Let me explain, this is all extremely relevant in decisions that I will have to make very soon in what will be my next step of this experience of cancer, decisions regarding doing now preventive chemotherapy or not. The doctors' opinions, based on data that we know and on their best intentions, is that I do chemotherapy. My opinion is a little bit more complex...

To start with, I am an exceptional case, having survived a Central Nervous System lymphatic cancer twice, and high-dose chemotherapy twice. We will never know this for sure but my doctors acknowledged that this third episode of cancer could have very well resulted from previous chemotherapies. Furthermore, cancer studies are based on survival and remission rates in the mid-term (3 to 5 years) but they generally ignore long-term outcomes as much as other aspects of quality of life. My doctors also acknowledged that after having removed tumor and rectum, because I preferred not to do chemotherapy before surgery, we cannot be sure about how effective that chemotherapy is now preventing a relapse.

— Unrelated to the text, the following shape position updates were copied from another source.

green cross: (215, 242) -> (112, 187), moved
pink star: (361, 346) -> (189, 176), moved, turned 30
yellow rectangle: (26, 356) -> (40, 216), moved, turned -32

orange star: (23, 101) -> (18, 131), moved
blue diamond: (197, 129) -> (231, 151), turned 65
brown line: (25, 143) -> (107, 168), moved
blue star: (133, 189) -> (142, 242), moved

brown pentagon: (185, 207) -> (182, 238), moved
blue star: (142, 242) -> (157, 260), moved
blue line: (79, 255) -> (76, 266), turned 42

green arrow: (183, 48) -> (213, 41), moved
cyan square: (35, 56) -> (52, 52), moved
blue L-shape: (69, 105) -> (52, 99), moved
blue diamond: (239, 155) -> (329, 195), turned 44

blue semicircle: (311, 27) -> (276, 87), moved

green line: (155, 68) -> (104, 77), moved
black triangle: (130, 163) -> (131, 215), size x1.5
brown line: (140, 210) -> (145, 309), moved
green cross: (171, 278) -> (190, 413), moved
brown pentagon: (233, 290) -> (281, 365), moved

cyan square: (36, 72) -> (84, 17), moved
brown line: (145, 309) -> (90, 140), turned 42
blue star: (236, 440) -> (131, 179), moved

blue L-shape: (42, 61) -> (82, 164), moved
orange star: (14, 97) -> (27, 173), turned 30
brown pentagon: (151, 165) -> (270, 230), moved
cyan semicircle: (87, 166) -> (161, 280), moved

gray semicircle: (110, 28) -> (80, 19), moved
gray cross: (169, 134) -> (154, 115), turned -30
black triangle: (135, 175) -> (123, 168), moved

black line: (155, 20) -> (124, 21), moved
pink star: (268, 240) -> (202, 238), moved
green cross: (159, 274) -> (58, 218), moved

My wisdom and discernment include experiences with other doctors in the past that I also consider. Those other doctors insisted in 2016 on doing radiotherapy which I did not see as "ideal". After 14 months of chemotherapy at the hospital, a little white spot continued to appear in my brain MRIs. According to their professional opinion, that could not be simply scar tissue. There had not been surgery... but I wondered, couldn't that be caused by a small hemorrhage? Again, I felt a powerful intuition that suggested that possible benefits of radiotherapy at this point did not outweigh the known risks. The conversation was not pleasant for any of the parties but I made the decision that brought more peace, balance and security, regardless of the outcomes. I did not do radiotherapy and stopped the chemotherapy. That white spot, whatever it is, continue to show up in my brain MRIs, without bothering me at all for the time being.

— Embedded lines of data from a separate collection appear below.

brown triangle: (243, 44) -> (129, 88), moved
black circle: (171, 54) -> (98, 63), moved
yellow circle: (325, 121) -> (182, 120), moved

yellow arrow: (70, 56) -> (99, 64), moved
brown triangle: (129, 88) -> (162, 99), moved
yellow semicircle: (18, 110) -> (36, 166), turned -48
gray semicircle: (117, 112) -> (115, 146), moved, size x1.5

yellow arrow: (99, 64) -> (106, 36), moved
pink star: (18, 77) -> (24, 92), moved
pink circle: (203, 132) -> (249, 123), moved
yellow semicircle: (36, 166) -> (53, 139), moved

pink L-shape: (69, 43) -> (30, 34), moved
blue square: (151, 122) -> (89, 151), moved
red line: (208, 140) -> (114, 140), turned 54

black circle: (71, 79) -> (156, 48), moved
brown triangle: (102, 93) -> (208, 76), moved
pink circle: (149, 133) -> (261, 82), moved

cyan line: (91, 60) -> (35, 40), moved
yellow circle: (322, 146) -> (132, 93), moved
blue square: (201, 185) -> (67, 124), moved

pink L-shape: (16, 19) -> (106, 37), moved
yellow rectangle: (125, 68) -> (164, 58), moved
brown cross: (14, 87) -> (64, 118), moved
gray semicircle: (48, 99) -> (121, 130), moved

Coming to the end, I wish to thank the good intentions and wisdom of all physicians who had me and have me now under their care, who no doubt do the best they can, having saved my life three times. In particular, I want to express my admiration for this new team of professionals who are treating me at the M. de Valdecilla hospital in Santander, Spain, and among them, the surgeon. Dr. Carmen Cagigas, and the oncologist, Dr. Eva Martínez de Castro. I recently spoke about a nurse as well, Noemi.

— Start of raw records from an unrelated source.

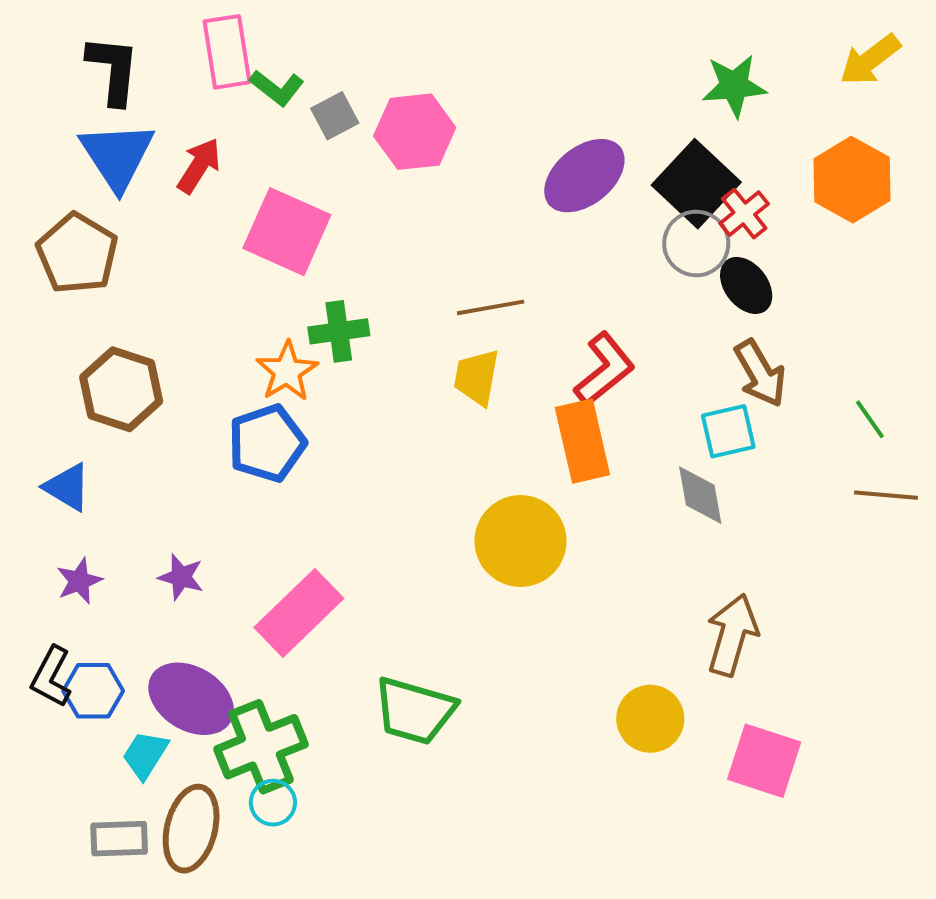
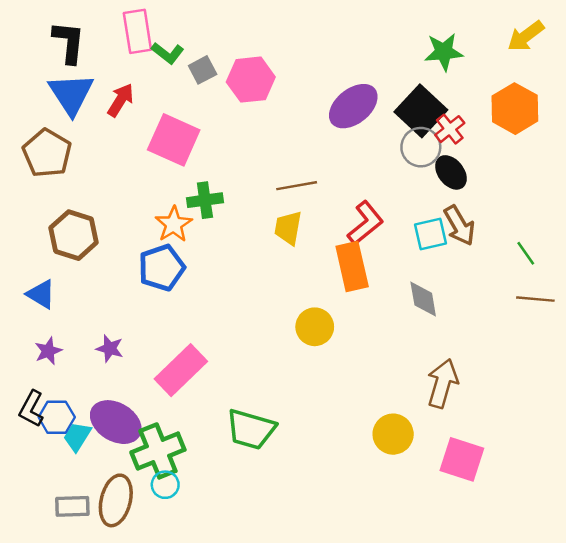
cyan square: (728, 431) -> (430, 234), moved
yellow circle: (521, 541) -> (315, 327), size x0.7
cyan trapezoid: (145, 755) -> (77, 437), moved

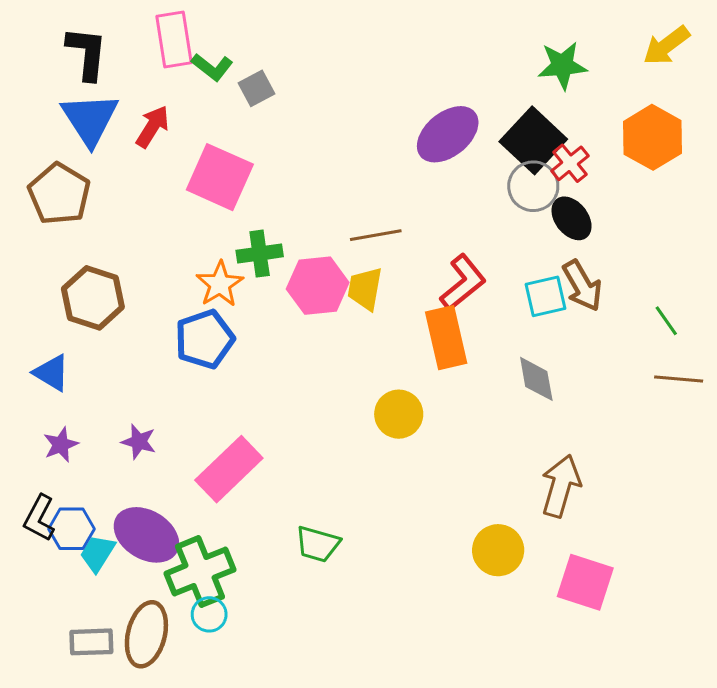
pink hexagon: (251, 80) -> (318, 286), moved
green trapezoid: (251, 429) -> (318, 544), size x0.7

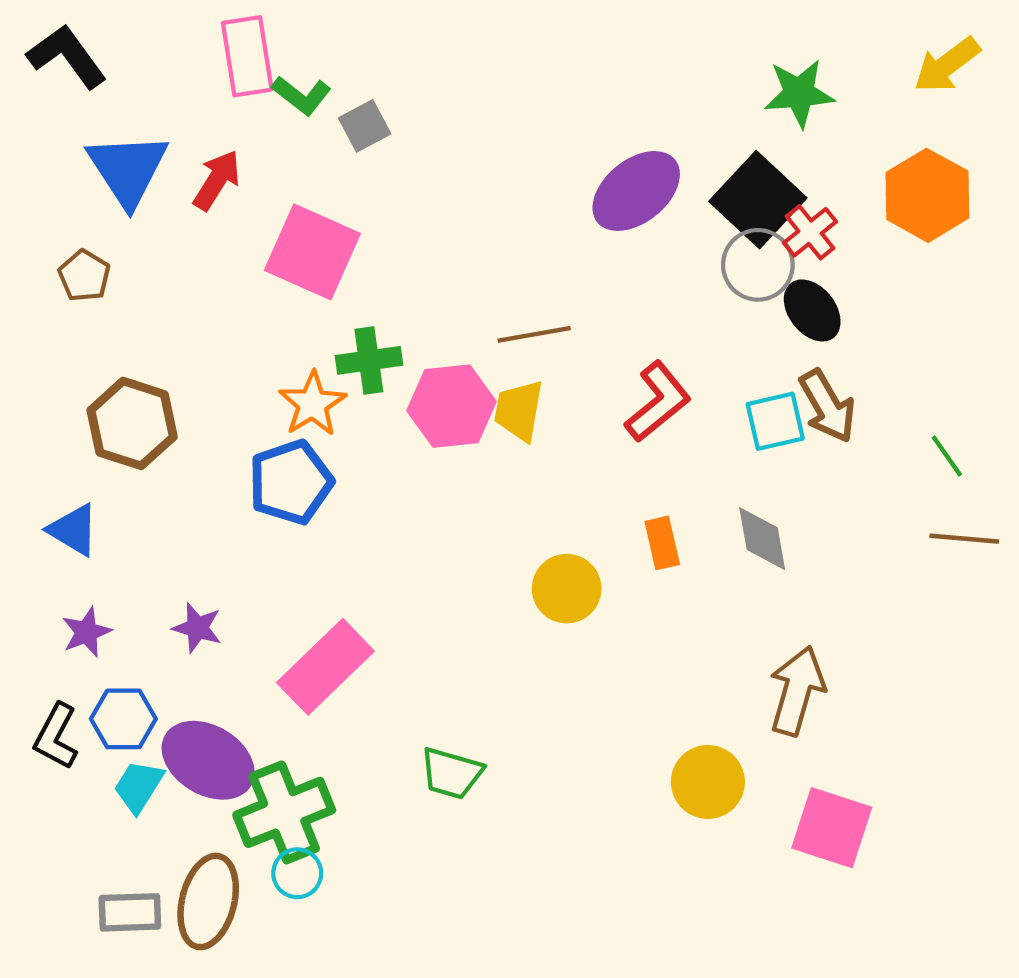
black L-shape: (87, 53) -> (67, 56), moved, turned -42
brown pentagon: (59, 194) -> (84, 276), size x0.6
orange rectangle: (446, 338) -> (662, 543), moved, size x0.6
blue hexagon: (71, 529) -> (123, 719), moved

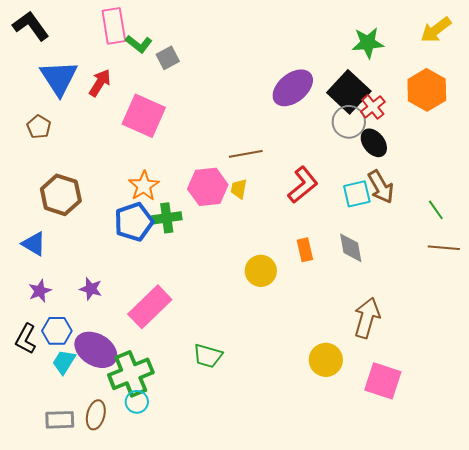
green cross: (369, 360) -> (167, 218), moved
yellow trapezoid: (519, 410) -> (239, 189), size x0.7
brown ellipse: (208, 901) -> (96, 415), size x0.7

It is not easy to be a good professional. It is even harder to be a good human being. These professionals and I have been able to have the most pleasant conversation about the most important things. They have offered me their best opinion, acknowledging what they know and what they don't, and they have offered me something that is fundamental: the space to make the decision that will bring me the most peace...

In this wonderful space, although it would be important not to make a mistake, it is also very important to feel my truth and know that, whatever I decide, I'm not going to be distracted by trying to be (or not to be) a good boy. I owe that to them and to me, to all of us. I wonder if this will maximize the possibility of making the right choice. What matters most to me is facing whatever I have to face with peace.